Перебирая случаи возмущений, вспомнили и о горяновских питомцах. Своим поведением они подавали пример окрестным крестьянам. Те рассуждали: «Если уж „царские дети“ бунтуются, то нам и бог велел». Новый управитель от Опекунского совета, назначенный вместо Хрущова, немец Лоде был не менее жесток, чем прежний, по отношению к крестьянам и питомцам. Наказания при нем не прекратились. Однако Лоде получил инструкцию не маять питомцев казенной работой, следовательно поселенцы выиграли от первого бунта и начали еще выше носить головы.
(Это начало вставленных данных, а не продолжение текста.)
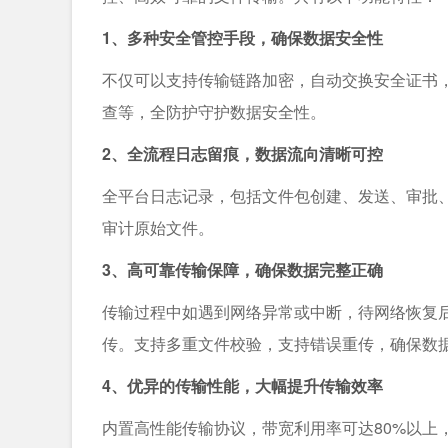
1、多种安全管控手段，确保数据安全性
不仅可以支持传输链路加密，自动交换安全证书
查等，全防护守护数据安全性。
2、全流程日志留痕，数据流向清晰可控
全平台日志记录，包括文件包创建、发送、审批
审计原始文件。
3、高可靠传输保障，确保数据完整正确
传输过程中如遇到网络异常或中断，待网络恢复
传。支持多重文件校验，支持错误重传，确保数据
4、优异的传输性能，大幅提升传输效率
内置高性能传输协议，带宽利用率可达80%以上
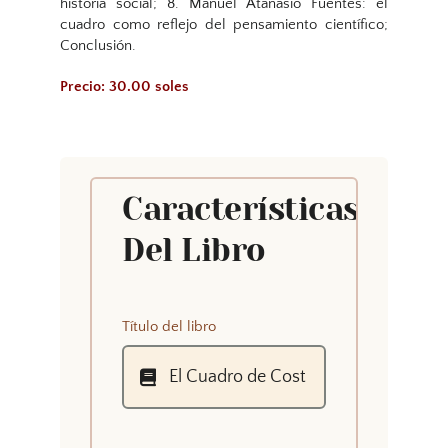
historia social; 8. Manuel Atanasio Fuentes: el
cuadro como reflejo del pensamiento científico;
Conclusión.
Precio: 30.00 soles
Características
Del Libro
Título del libro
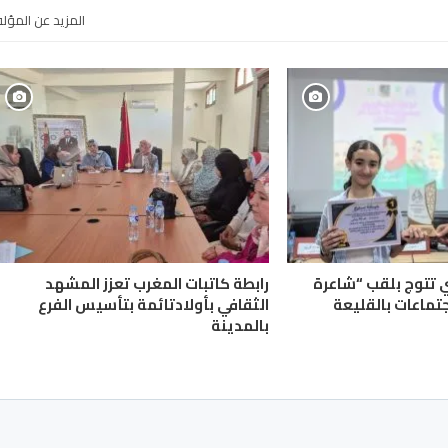
المزيد عن المؤل
ي تتوج بلقب “شاعرة
رابطة كاتبات المغرب تعزز المشهد
جتماعات بالقليعة
الثقافي بأولادتائمة بتأسيس الفرع
بالمدينة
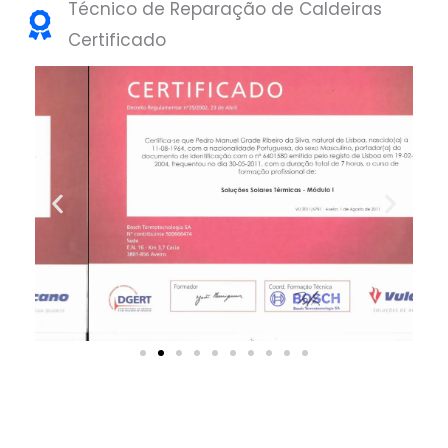
Técnico de Reparação de Caldeiras
Certificado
Питомцы и старожилы, разосланные во время бунта по деревням и посаженные в острог, были постепенно возвращены в Горяново. От кого, неведомо, бывшие в остроге набрались еще большего своеволия и говорили, что скоро не будет ни рабов, ни господ — все будут вольны. Наказания теперь вызывали со стороны питомцев прямые угрозы.
Вместе с приказом о своем назначении Лоде получил коротенькую меморию о том, что среди питомок Горянова существует почитаемая цыганкой питомка Леонила Дурдакова, по прозванью Лейла; эту цыганку умерший царь отметил особым вниманием при посещении Горянова, а уезжая, запретил ее наказывать и словесно завещал всячески оберегать. Вместе с тем, Лоде обязывался меморией внимательно наблюдать за поведением Лейлы, чтобы преимущества, ей дарованные, не давали повода к возмущению других питомок. Меморию надлежало хранить в тайне. Однако же через письмоводителей опекунства тайное сделалось явным — о секретном приказе узнали питомцы и сама Лейла; она еще более уверилась в том, что судьба ее чрезвычайна, а среди питомок-хозяек зависть к Лейле вызывала недовольство их собственной печальной судьбой.